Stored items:
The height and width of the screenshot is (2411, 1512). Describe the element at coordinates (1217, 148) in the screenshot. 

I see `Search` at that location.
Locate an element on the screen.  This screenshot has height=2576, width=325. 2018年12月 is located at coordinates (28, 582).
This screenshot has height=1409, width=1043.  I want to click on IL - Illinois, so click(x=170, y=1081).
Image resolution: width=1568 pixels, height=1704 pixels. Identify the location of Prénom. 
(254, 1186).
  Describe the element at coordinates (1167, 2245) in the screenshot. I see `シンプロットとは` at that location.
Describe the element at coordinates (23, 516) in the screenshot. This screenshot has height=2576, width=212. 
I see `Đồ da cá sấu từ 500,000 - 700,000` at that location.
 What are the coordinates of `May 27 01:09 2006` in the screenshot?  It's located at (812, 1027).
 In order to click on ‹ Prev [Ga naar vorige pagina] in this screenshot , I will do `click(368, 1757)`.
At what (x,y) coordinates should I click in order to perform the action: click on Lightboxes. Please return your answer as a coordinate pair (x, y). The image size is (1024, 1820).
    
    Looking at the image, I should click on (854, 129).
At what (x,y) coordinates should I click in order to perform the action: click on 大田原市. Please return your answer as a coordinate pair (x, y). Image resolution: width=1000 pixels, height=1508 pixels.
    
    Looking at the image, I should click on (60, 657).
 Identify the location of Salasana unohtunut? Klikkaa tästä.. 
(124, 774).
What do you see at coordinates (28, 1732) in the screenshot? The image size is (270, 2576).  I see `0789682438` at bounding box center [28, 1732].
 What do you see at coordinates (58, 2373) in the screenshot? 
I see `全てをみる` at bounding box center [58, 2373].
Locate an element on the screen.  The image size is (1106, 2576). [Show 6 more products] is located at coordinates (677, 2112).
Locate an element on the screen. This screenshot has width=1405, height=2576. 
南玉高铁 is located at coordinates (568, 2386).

WORK INSTRUCTIONS: Would you repeat all of the entries exactly?

THE COMPLETED TASK:
The height and width of the screenshot is (2411, 1512). Describe the element at coordinates (1217, 148) in the screenshot. 

I see `Search` at that location.
Locate an element on the screen.  This screenshot has height=2576, width=325. 2018年12月 is located at coordinates (28, 582).
This screenshot has height=1409, width=1043.  I want to click on IL - Illinois, so click(x=170, y=1081).
Image resolution: width=1568 pixels, height=1704 pixels. Identify the location of Prénom. 
(254, 1186).
  Describe the element at coordinates (1167, 2245) in the screenshot. I see `シンプロットとは` at that location.
Describe the element at coordinates (23, 516) in the screenshot. This screenshot has height=2576, width=212. 
I see `Đồ da cá sấu từ 500,000 - 700,000` at that location.
 What are the coordinates of `May 27 01:09 2006` in the screenshot?  It's located at (812, 1027).
 In order to click on ‹ Prev [Ga naar vorige pagina] in this screenshot , I will do `click(368, 1757)`.
At what (x,y) coordinates should I click in order to perform the action: click on Lightboxes. Please return your answer as a coordinate pair (x, y). The image size is (1024, 1820).
    
    Looking at the image, I should click on (854, 129).
At what (x,y) coordinates should I click in order to perform the action: click on 大田原市. Please return your answer as a coordinate pair (x, y). Image resolution: width=1000 pixels, height=1508 pixels.
    
    Looking at the image, I should click on (60, 657).
 Identify the location of Salasana unohtunut? Klikkaa tästä.. 
(124, 774).
What do you see at coordinates (28, 1732) in the screenshot? The image size is (270, 2576).  I see `0789682438` at bounding box center [28, 1732].
 What do you see at coordinates (58, 2373) in the screenshot? 
I see `全てをみる` at bounding box center [58, 2373].
Locate an element on the screen.  The image size is (1106, 2576). [Show 6 more products] is located at coordinates (677, 2112).
Locate an element on the screen. This screenshot has width=1405, height=2576. 
南玉高铁 is located at coordinates (568, 2386).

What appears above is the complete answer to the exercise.